=== EXERCISE DATA ===

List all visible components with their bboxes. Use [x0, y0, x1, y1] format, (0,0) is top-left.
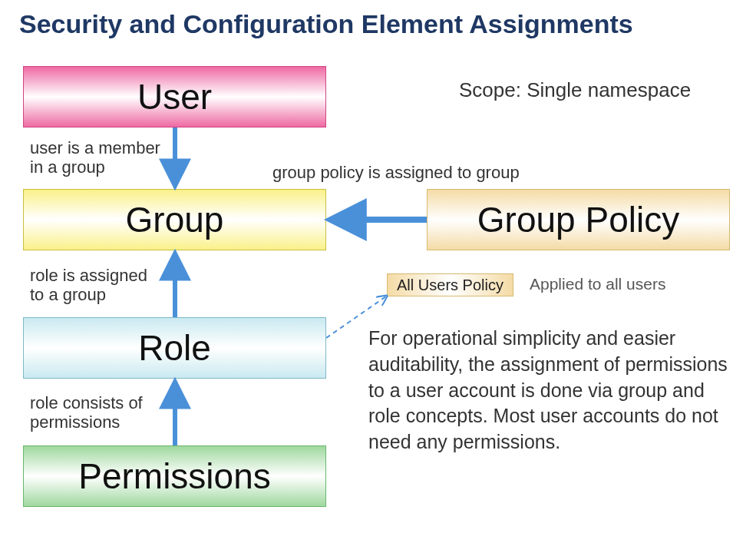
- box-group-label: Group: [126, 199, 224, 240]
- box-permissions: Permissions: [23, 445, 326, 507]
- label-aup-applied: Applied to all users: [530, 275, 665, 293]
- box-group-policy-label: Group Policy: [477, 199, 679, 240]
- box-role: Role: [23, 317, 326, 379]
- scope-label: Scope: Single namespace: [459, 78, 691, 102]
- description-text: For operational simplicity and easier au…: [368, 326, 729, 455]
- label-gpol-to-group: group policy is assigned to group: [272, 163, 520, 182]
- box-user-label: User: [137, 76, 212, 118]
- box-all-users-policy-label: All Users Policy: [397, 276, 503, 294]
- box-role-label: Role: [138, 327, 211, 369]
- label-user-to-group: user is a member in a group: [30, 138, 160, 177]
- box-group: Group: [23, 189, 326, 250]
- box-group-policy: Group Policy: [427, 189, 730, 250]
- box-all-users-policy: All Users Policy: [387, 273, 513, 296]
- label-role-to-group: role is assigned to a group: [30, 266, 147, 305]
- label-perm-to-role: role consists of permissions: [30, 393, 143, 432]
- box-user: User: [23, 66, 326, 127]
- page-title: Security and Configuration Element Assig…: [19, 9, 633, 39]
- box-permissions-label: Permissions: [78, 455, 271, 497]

===

# PROBLEM
With all pictures omitted, repeat every record above word for word.

# EXPECTED OUTPUT
List all visible components with their bboxes. Use [x0, y0, x1, y1] format, (0,0) is top-left.
- box-group-label: Group: [126, 199, 224, 240]
- box-permissions: Permissions: [23, 445, 326, 507]
- label-aup-applied: Applied to all users: [530, 275, 665, 293]
- box-group-policy-label: Group Policy: [477, 199, 679, 240]
- box-role: Role: [23, 317, 326, 379]
- scope-label: Scope: Single namespace: [459, 78, 691, 102]
- description-text: For operational simplicity and easier au…: [368, 326, 729, 455]
- label-gpol-to-group: group policy is assigned to group: [272, 163, 520, 182]
- box-user-label: User: [137, 76, 212, 118]
- box-all-users-policy-label: All Users Policy: [397, 276, 503, 294]
- box-role-label: Role: [138, 327, 211, 369]
- label-user-to-group: user is a member in a group: [30, 138, 160, 177]
- box-group: Group: [23, 189, 326, 250]
- box-group-policy: Group Policy: [427, 189, 730, 250]
- box-all-users-policy: All Users Policy: [387, 273, 513, 296]
- label-role-to-group: role is assigned to a group: [30, 266, 147, 305]
- label-perm-to-role: role consists of permissions: [30, 393, 143, 432]
- box-user: User: [23, 66, 326, 127]
- page-title: Security and Configuration Element Assig…: [19, 9, 633, 39]
- box-permissions-label: Permissions: [78, 455, 271, 497]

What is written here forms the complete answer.